Stored data
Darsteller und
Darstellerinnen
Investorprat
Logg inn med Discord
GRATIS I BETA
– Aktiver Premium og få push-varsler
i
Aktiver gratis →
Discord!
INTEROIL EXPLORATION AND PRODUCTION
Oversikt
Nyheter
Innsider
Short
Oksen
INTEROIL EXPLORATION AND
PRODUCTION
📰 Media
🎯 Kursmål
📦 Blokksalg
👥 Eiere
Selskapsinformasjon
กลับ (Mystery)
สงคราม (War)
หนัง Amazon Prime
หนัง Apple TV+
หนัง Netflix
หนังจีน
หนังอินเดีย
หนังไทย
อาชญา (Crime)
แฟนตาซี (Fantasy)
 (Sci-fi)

==

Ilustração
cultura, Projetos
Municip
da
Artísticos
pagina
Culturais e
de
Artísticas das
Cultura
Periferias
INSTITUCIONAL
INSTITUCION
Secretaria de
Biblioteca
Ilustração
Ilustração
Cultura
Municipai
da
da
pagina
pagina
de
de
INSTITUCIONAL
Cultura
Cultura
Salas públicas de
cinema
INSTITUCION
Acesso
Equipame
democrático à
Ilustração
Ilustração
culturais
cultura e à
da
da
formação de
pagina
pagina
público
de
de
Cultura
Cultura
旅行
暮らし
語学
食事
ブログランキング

* * *

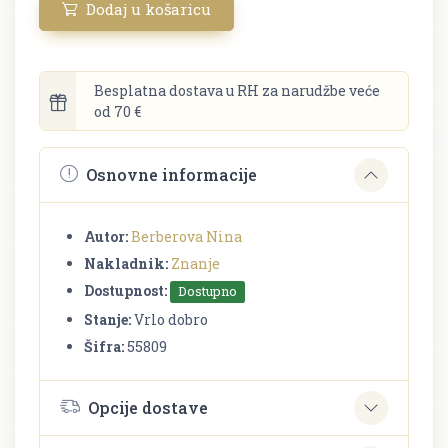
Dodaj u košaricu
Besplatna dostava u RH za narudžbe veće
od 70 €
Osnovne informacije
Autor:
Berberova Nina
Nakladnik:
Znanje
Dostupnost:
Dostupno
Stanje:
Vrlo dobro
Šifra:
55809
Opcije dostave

About this exercise
The lines above that hold "PRODUCTION" are the result; show every one of them.

Result
INTEROIL EXPLORATION AND PRODUCTION
PRODUCTION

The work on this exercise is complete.